Man can perfect himself through “total awareness” and “freedom from the known”, two of Krishnamurthy’s key phrases. Man’s perfection or emancipation comes when he realizes the “no-mind”. Normally our mind is cluttered or stuffed with the debris of thoughts, fears, hopes, cravings, memories, prejudices, ego and intolerance. When this debris is cleared off by a kind of psychological surgery; the mind becomes empty, completely still. This empty mind is the “no mind”. It has attained “the freedom from the known”, from the debris of the mind which is the known. Then “total awareness” comes to it. Krishnamurthy lays great stress on the integrating and healing action of awareness. To him it is the golden key to the kingdom of happiness and freedom. Aldous Huxley, an admirer of J.K., calls this no-mind “virginity of mind”. Krishnamurthy calls it “clarity” which is not of the mind, but of the no-mind. In that sense it is spiritual. Huxley says that “total awareness starts with the realization of my ignorance and my impotence”. Then humility steps in showing the way to realize all higher things. 

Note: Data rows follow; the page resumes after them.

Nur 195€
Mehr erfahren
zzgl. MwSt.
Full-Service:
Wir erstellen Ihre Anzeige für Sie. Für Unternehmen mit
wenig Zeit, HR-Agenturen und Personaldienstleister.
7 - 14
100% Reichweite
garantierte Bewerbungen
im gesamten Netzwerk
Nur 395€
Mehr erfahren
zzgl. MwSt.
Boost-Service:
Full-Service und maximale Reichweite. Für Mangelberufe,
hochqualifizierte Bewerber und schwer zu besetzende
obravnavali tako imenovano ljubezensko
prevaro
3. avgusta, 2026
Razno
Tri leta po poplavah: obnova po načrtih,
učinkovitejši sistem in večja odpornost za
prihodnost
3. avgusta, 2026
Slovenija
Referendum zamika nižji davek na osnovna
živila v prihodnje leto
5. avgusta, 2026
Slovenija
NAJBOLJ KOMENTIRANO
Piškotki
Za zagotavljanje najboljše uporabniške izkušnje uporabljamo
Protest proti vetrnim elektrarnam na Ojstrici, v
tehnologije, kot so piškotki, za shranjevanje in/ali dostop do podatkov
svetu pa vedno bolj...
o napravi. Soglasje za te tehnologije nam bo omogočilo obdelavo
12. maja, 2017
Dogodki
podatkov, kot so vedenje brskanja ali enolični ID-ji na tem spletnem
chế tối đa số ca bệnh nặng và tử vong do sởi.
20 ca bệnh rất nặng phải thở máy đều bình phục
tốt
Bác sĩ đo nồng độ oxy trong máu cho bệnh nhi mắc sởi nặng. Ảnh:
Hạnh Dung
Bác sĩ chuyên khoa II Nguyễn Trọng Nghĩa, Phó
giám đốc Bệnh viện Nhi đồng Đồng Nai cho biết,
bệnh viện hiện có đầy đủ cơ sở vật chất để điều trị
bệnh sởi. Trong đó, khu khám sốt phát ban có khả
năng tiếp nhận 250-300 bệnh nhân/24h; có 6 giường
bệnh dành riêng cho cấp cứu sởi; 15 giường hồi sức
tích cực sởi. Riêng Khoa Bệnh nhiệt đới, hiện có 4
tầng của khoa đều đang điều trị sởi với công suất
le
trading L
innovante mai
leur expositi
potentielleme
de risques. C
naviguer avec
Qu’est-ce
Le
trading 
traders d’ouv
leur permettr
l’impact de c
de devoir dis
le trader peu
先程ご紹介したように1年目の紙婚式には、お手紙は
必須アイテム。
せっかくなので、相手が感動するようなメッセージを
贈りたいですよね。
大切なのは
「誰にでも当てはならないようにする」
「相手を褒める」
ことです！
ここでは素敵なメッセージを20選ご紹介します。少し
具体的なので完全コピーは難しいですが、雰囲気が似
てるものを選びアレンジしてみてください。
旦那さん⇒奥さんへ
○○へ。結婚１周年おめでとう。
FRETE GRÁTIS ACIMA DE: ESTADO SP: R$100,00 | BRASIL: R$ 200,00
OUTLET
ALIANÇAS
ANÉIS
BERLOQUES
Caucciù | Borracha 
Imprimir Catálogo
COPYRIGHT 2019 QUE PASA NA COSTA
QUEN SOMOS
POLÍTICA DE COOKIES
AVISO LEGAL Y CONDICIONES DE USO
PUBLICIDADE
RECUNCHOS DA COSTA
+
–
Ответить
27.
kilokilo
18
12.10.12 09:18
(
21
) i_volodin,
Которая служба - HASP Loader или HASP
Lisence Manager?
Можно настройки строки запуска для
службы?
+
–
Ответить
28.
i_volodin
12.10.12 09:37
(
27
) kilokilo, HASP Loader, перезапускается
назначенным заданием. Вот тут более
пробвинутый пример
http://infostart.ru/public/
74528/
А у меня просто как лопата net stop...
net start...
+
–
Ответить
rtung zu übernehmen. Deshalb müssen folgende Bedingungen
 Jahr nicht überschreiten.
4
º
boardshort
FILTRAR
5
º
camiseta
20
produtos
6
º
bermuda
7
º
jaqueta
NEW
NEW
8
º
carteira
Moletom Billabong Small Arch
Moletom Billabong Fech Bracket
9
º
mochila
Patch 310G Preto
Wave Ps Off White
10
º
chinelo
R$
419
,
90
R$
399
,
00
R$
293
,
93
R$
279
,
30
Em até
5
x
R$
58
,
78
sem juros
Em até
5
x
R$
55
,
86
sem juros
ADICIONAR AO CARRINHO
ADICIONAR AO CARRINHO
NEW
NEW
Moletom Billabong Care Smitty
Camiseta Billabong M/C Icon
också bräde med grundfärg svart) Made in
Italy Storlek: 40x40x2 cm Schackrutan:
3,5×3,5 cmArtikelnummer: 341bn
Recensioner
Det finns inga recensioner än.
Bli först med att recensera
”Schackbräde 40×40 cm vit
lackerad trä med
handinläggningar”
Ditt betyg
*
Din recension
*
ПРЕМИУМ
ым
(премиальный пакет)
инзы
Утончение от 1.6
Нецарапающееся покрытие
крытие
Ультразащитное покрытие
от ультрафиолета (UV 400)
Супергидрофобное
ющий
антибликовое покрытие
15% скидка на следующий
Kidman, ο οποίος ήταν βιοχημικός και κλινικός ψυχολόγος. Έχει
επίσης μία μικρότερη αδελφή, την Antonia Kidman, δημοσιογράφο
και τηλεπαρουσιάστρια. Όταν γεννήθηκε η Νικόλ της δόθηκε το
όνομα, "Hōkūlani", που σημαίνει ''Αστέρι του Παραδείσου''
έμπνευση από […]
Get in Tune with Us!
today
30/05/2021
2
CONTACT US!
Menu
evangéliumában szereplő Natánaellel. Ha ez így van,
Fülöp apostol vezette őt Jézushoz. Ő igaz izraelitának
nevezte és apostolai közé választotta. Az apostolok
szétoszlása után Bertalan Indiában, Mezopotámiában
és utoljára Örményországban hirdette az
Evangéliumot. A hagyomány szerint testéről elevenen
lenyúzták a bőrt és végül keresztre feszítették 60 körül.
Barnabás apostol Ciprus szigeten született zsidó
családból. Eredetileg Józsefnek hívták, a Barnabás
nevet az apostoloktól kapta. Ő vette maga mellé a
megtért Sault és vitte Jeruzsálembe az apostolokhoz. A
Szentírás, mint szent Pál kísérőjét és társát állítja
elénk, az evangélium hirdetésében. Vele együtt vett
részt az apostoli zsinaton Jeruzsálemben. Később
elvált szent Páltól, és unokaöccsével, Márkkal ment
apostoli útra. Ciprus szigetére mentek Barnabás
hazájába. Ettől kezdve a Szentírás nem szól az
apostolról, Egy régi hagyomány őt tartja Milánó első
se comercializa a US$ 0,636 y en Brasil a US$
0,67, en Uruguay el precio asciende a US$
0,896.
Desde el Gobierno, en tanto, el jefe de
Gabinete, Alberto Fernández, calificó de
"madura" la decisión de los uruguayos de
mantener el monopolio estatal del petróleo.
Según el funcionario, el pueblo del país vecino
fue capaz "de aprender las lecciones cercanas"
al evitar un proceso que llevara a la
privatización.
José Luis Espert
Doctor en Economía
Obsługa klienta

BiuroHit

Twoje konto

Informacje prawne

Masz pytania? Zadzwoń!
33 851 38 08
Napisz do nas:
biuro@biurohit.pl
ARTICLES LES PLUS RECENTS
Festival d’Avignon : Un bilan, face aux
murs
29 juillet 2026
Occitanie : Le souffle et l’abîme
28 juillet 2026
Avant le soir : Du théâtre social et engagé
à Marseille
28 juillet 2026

No teacher, no guru can teach us total awareness and freedom from the known. This points to the non-guru. Like the no-mind, non-guru is the guru made empty of all the qualities of the guru, his greedy designs, his intolerant ego, his noxious prejudices, his love of ease, his abominable self-seeking aims, his unprincipled love of money, power and enjoyment, his motives of indoctrination and his baneful influence. These are the qualities of all of us including the gurus, some qualities held in check and some let loose. J.K. always stresses the point that man is his own maker, his own guru. Just as the no-mind is my own mind made empty, so non-guru is myself (not somebody else from outside) made empty of all the harmful qualities of the guru or the debris ofthe mind. The goal of life, according to J.K., is Truth which for him means Freedom, Happiness, Harmony, Love, Life, not as we know and experience them, but as they are known and experienced by the deeper mind or the no-mind with its total awareness, by a soul like J.K., by a Mother Teresa, by a Florence Nightingale. It is indisputably evident that man, with his present mind, cannot resolve the depressing problems he has himself created. The mind, J.K. says, cannot “fundamentally change itself by analyzing, evaluating and condemning.” The mind is    self-centered always thinking around ‘me’ and ‘mine’ causing more and more unhappiness. It is the fast-breeding source of problems. The no-mind alone with its real purified qualities of Love, Freedom and Happiness, can solve the problems and put an end to their breeding process. Change your way of thinking and attain the no-mind, unless you change, no science, no politics, no religion, no God, can save you–so rings J. K.’s admonition. His message comes couched in simple unadorned language free from all allusion to mythology and technical jargon. He shows the hidden and unknown side of things. He has the ability to give us a glimpse and a taste of the Truth. Such language, says Henry Miller, is “naked, revelatory and inspiring”.

To estimate what J.K. has done, here are the words of E.A. Wodehouse “It would befound that J. K.  had done something no less epoch-making and far-reaching, in his own sphere, than the revolution wrought by Einstein in the domain of Physics”.

Books of reference: The Mind of Krishnamurthy, edited by Luis S.R. Vas.